JSON-LD → EN 18223 Digital Product Passport

A Digital Product Passport under CEN/CENELEC EN 18223 is plain JSON, and it falls out of data you may already publish: good GS1 Web Vocabulary, addressed by a GS1 Digital Link. Choose a product sample on the left, or paste your own, and press Derive.

Each property becomes an EN 18223 DataElement. Its dictionaryReference is the property's own vocabulary IRI, wherever the term is defined, whether GS1, schema.org, or the OpenEPCIS extensions at ref.openepcis.io, and its valueDataType is the range the ontology declares for it. The passport's granularity follows the Digital Link Application Identifiers: a GTIN on its own describes a model, a GTIN with a lot number a batch, a GTIN with a serial an item. contentSpecificationIds then lists the dictionaries the passport actually draws on.

The View dropdown on the right shows the result three ways. EN 18223 gives the passport two JSON serializations, an expanded form (Annex A, an array of explicit data elements) and a compressed form (the same content as ordinary key-value JSON), and both are plain JSON. The third view, JSON-LD expanded, is the input run through standard JSON-LD processing, so you can watch each term resolve to the IRI that becomes its dictionaryReference. EN 18223's own use of expanded and compressed is a separate idea from that JSON-LD step. Everything is bundled, so it runs in your browser with no network. The conversion is explained in full below.

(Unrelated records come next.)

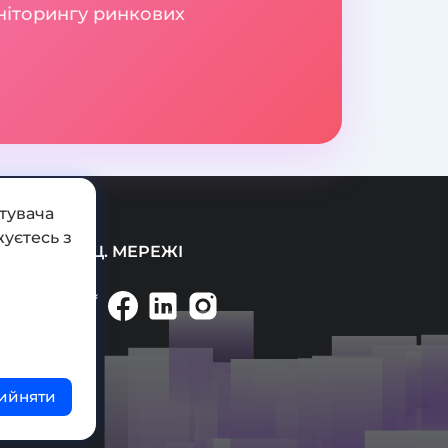
оніторингу ринкових
тувача
уєтесь з
СОЦ. МЕРЕЖІ
ийняти
ті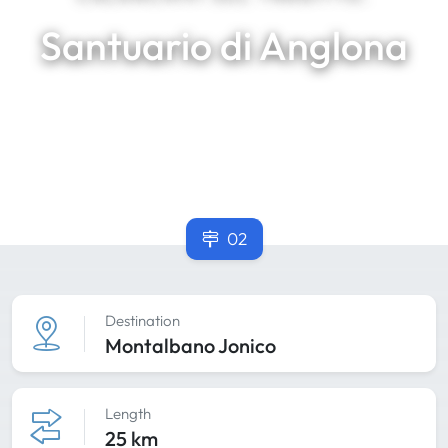
Santuario di Anglona
02
Destination
Montalbano Jonico
Length
25 km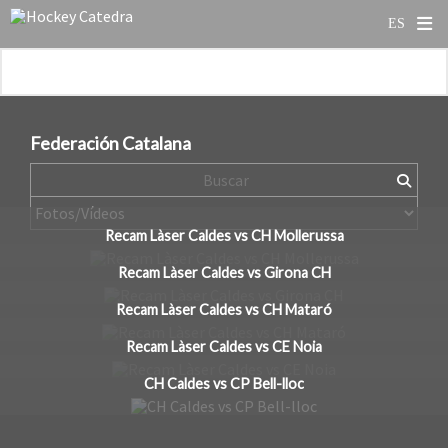
Federación Catalana
Recam Làser Caldes vs CH Mollerussa
Recam Làser Caldes vs Girona CH
Recam Làser Caldes vs CH Mataró
Recam Làser Caldes vs CE Noia
CH Caldes vs CP Bell-lloc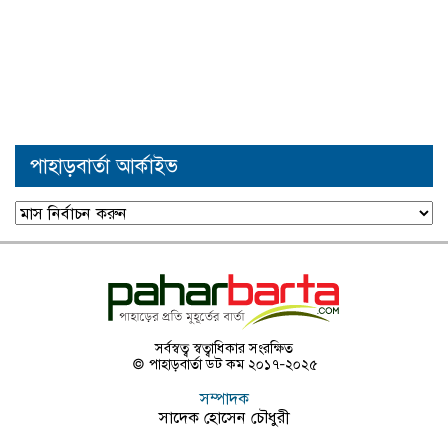
পাহাড়বার্তা আর্কাইভ
পাহাড়বার্তা
আর্কাইভ
সর্বস্বত্ব স্বত্বাধিকার সংরক্ষিত
© পাহাড়বার্তা ডট কম ২০১৭-২০২৫
সম্পাদক
সাদেক হোসেন চৌধুরী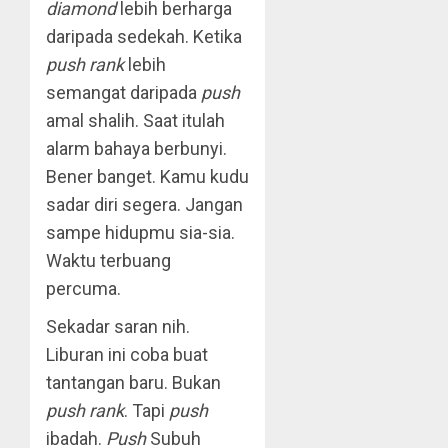
diamond
lebih berharga
daripada sedekah. Ketika
push rank
lebih
semangat daripada
push
amal shalih. Saat itulah
alarm bahaya berbunyi.
Bener banget. Kamu kudu
sadar diri segera. Jangan
sampe hidupmu sia-sia.
Waktu terbuang
percuma.
Sekadar saran nih.
Liburan ini coba buat
tantangan baru. Bukan
push rank
. Tapi
push
ibadah.
Push
Subuh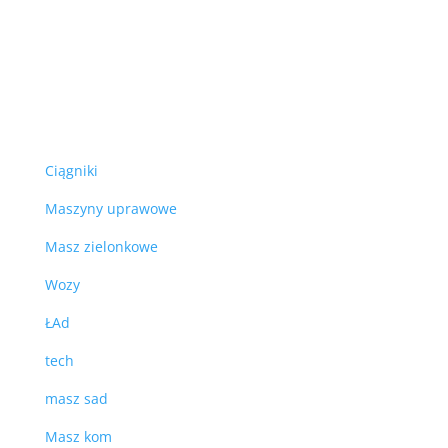
Ciągniki
Maszyny uprawowe
Masz zielonkowe
Wozy
ŁAd
tech
masz sad
Masz kom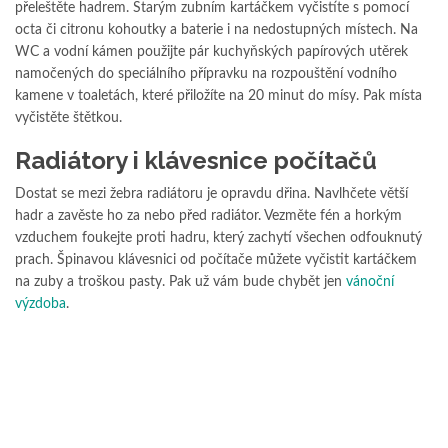
přeleštěte hadrem. Starým zubním kartáčkem vyčistíte s pomocí
octa či citronu kohoutky a baterie i na nedostupných místech. Na
WC a vodní kámen použijte pár kuchyňských papírových utěrek
namočených do speciálního přípravku na rozpouštění vodního
kamene v toaletách, které přiložíte na 20 minut do mísy. Pak místa
vyčistěte štětkou.
Radiátory i klávesnice počítačů
Dostat se mezi žebra radiátoru je opravdu dřina. Navlhčete větší
hadr a zavěste ho za nebo před radiátor. Vezměte fén a horkým
vzduchem foukejte proti hadru, který zachytí všechen odfouknutý
prach. Špinavou klávesnici od počítače můžete vyčistit kartáčkem
na zuby a troškou pasty. Pak už vám bude chybět jen
vánoční
výzdoba
.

Input · GS1 Web Vocabulary JSON-LD

Output


    

How the conversion works

The page runs each example through the same steps a repository would. It first expands the input with standard JSON-LD processing, which replaces every shorthand key with the full IRI of the term it stands for. That IRI is what EN 18223 calls a dictionaryReference. The JSON-LD expanded view shows this stage directly, so you can see that netWeight is https://ref.gs1.org/voc/netWeight while a recycled-content figure resolves under an OpenEPCIS extension.

EN 18223 is deliberately permissive about what that reference may be. It types dictionaryReference as a plain string and asks only that each definition carry a unique identifier that occurs once within its repository (clause 4.3), with the stated aim of staying open to different technologies; even digitalProductPassportId only should use a URI/URL structure. The identifier need not be resolvable on the web. A resolvable web IRI of the kind GS1 issues is one option; an opaque identifier such as an IRDI (the IEC 61360 / eCl@ss style used by the Asset Administration Shell, for example 0173-1#02-AAO677#002) is equally valid under the standard, even though you cannot fetch it over HTTP. GS1 is stricter in a way that pays off: a GS1 Digital Link and a GS1 Web Vocabulary term are HTTPS URLs you can dereference. This derivation keeps that web-native property, so every dictionaryReference it emits is an IRI you can open in a browser to retrieve the definition behind it.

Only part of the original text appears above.